Wednesday, December 7, 2022

Wednesday Morning Livestock Market Update - Futures May Have a Difficult Recovery

GENERAL COMMENTS:

The continued weakness of boxed beef has moved into the spotlight and is driving much of the trade. Cash cattle have not yet traded for the week, but expectations have been reduced to no better than steady with last week. Feedlots in the South are asking higher prices while there have been no offers posted in the North. The pressure stems from boxed beef prices. The price of choice cuts has reached the lowest level this year. This may result in packers reducing chain speeds, which will reduce their need for cattle. Boxed beef Tuesday closed lower with choice down $0.66 and select down $1.97. Feeder cattle felt the pressure of live cattle and could not find support even from lower corn prices.

Hogs fell out of bed with February and April contracts down over $3.00 and triple-digit losses extending through August 2023. Underlying cash and cutouts were not the culprit with traders following the path of least resistance similar to about a week ago. The December contract was immune to the selling pressure as it remains close to cash and the index with a week remaining to trade.

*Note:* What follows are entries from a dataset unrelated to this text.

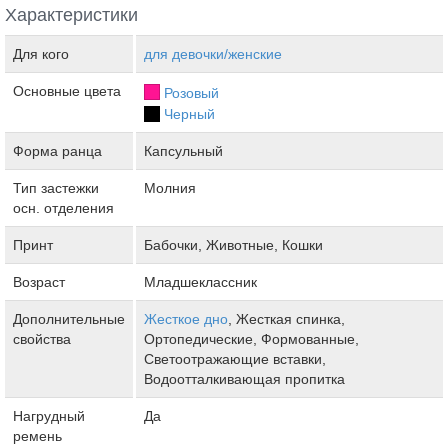
Характеристики
Для кого
для девочки/женские
Основные цвета
Розовый
Черный
Форма ранца
Капсульный
Тип застежки
Молния
осн. отделения
Принт
Бабочки, Животные, Кошки
Возраст
Младшеклассник
Дополнительные
Жесткое дно
, Жесткая спинка,
свойства
Ортопедические, Формованные,
Светоотражающие вставки,
Водоотталкивающая пропитка
Нагрудный
Да
ремень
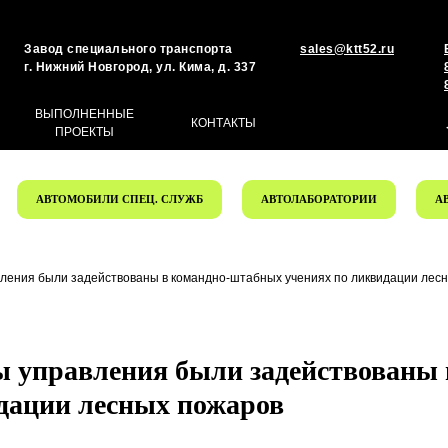
Завод специального транспорта
sales@ktt52.ru
г. Нижний Новгород, ул. Кима, д. 337
ВЫПОЛНЕННЫЕ
КОНТАКТЫ
ПРОЕКТЫ
АВТОМОБИЛИ СПЕЦ. СЛУЖБ
АВТОЛАБОРАТОРИИ
А
ления были задействованы в командно-штабных учениях по ликвидации лес
 управления были задействованы 
дации лесных пожаров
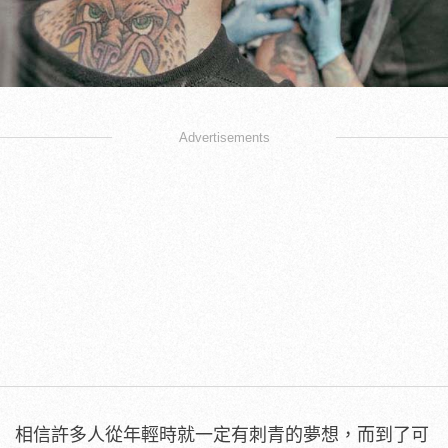
Advertisements
相信許多人從年輕時就一定有刺青的夢想，而到了可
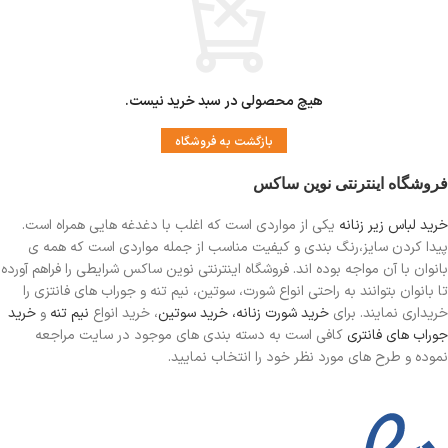
هیچ محصولی در سبد خرید نیست.
بازگشت به فروشگاه
فروشگاه اینترنتی نوین ساکس
خرید لباس زیر زنانه
یکی از مواردی است
که اغلب با دغدغه هایی همراه است.
پیدا کردن سایز،رنگ بندی و کیفیت مناسب از جمله مواردی است که همه ی
بانوان با آن مواجه بوده اند. فروشگاه اینترنتی نوین ساکس شرایطی را فراهم آورده
تا بانوان بتوانند به راحتی انواع شورت، سوتین، نیم تنه و جوراب های فانتزی را
خریداری نمایند. برای
خرید شورت زنانه،
خرید سوتین
، خرید انواع
نیم تنه
و
خرید
جوراب های فانتری
کافی است به دسته بندی های موجود در سایت مراجعه
نموده و طرح های مورد نظر خود را انتخاب نمایید.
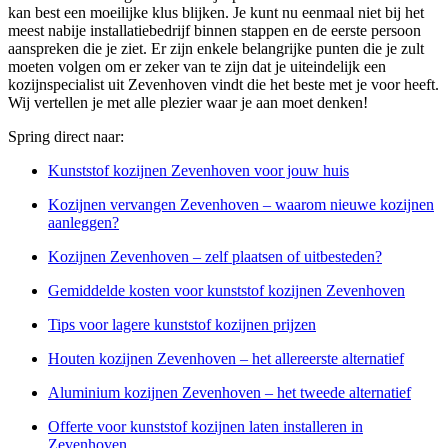
kan best een moeilijke klus blijken. Je kunt nu eenmaal niet bij het
meest nabije installatiebedrijf binnen stappen en de eerste persoon
aanspreken die je ziet. Er zijn enkele belangrijke punten die je zult
moeten volgen om er zeker van te zijn dat je uiteindelijk een
kozijnspecialist uit Zevenhoven vindt die het beste met je voor heeft.
Wij vertellen je met alle plezier waar je aan moet denken!
Spring direct naar:
Kunststof kozijnen Zevenhoven voor jouw huis
Kozijnen vervangen Zevenhoven – waarom nieuwe kozijnen
aanleggen?
Kozijnen Zevenhoven – zelf plaatsen of uitbesteden?
Gemiddelde kosten voor kunststof kozijnen Zevenhoven
Tips voor lagere kunststof kozijnen prijzen
Houten kozijnen Zevenhoven – het allereerste alternatief
Aluminium kozijnen Zevenhoven – het tweede alternatief
Offerte voor kunststof kozijnen laten installeren in
Zevenhoven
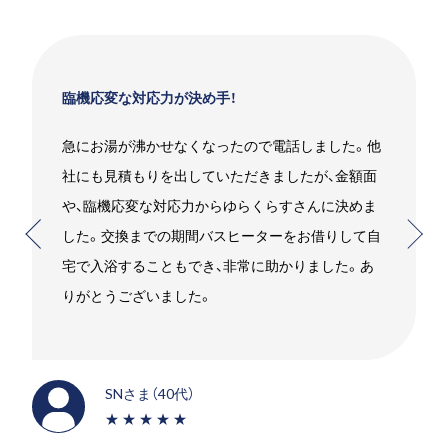
臨機応変な対応力が決め手！
急にお湯が沸かせなくなったので電話しました。他
社にも見積もりを出していただきましたが、金額面
や、臨機応変な対応力からゆらくらすさんに決めま
した。交換までの期間バスヒーターをお借りして自
宅で入浴することもでき、非常に助かりました。あ
りがとうございました。
SNさま（40代）
★★★★★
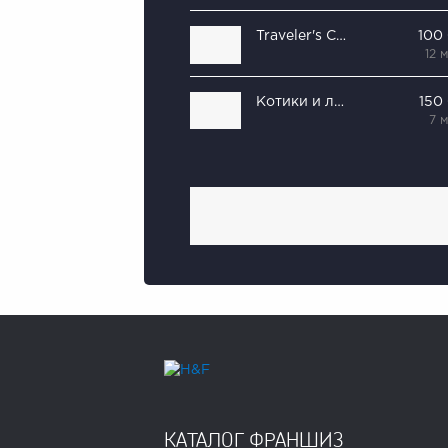
Traveler's Coffee
100
12 
Котики и люди
150
7 
КАТАЛОГ ФРАНШИЗ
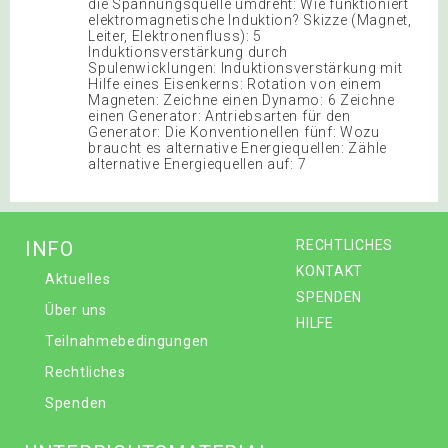
die Spannungsquelle umdreht: Wie funktioniert
elektromagnetische Induktion? Skizze (Magnet,
Leiter, Elektronenfluss): 5
Induktionsverstärkung durch
Spulenwicklungen: Induktionsverstärkung mit
Hilfe eines Eisenkerns: Rotation von einem
Magneten: Zeichne einen Dynamo: 6 Zeichne
einen Generator: Antriebsarten für den
Generator: Die Konventionellen fünf: Wozu
braucht es alternative Energiequellen: Zähle
alternative Energiequellen auf: 7
INFO
RECHTLICHES
KONTAKT
Aktuelles
SPENDEN
Über uns
HILFE
Teilnahmebedingungen
Rechtliches
Spenden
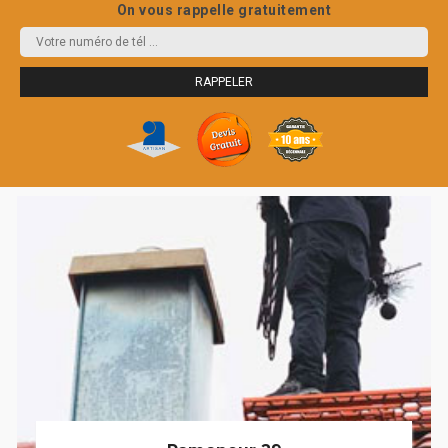
On vous rappelle gratuitement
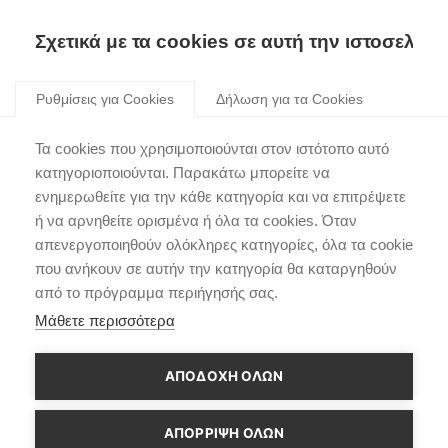
Skip
to
Σχετικά με τα cookies σε αυτή την ιστοσελίδα
content
Ρυθμίσεις για Cookies
Δήλωση για τα Cookies
Τα cookies που χρησιμοποιούνται στον ιστότοπο αυτό
κατηγοριοποιούνται. Παρακάτω μπορείτε να
ενημερωθείτε για την κάθε κατηγορία και να επιτρέψετε
ή να αρνηθείτε ορισμένα ή όλα τα cookies. Όταν
απενεργοποιηθούν ολόκληρες κατηγορίες, όλα τα cookie
που ανήκουν σε αυτήν την κατηγορία θα καταργηθούν
από το πρόγραμμα περιήγησής σας.
Μάθετε περισσότερα
ΑΠΟΔΟΧΗ ΟΛΩΝ
ΑΠΌΡΡΙΨΗ ΌΛΩΝ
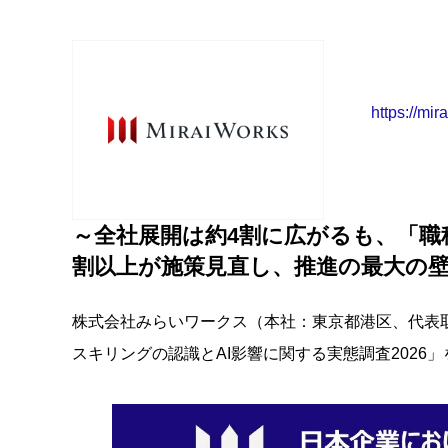
https://mir
～全社展開は約4割に広がるも、「職
割以上が施策見直し、推進の最大の
株式会社みらいワークス（本社：東京都港区、代表取
スキリングの認識とAI影響に関する実態調査2026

The National Direct Afternoon report showed cash up $0.43 and cutouts posting a gain of $3.36. Slaughter continues to remain strong with packers looking for hogs to fill demand.

BULL SIDE BEAR SIDE
1)

Tightening cattle supplies should provide some support to the market. Reduced chain speed should continue to keep supply current.

1)

Packers are expected to reduce chain speed soon to protect dwindling margins. Traders are anticipating a decline in cash.

2)

Packers do not seem to have many cattle purchased ahead for the week. Cash may trade no worse than steady.

2)

Slowing demand is reducing beef prices, which will require less cattle to satisfy demand. Thinner cattle supply would still meet demand without higher prices.

3)

The sharp decline of hogs Tuesday seems to be spillover from other outside commodity markets and not from its own fundamentals.

3)

The question is whether the rebound of hog futures last week was warranted or if it was overdone and the market is now near a level of balance.

4)

China is reducing their COVID restriction further, which will open the country more. This would be seen as positive to demand.

4)

Hog futures may be carving out a trading range that may be wide and volatile, pushing some traders to the sidelines.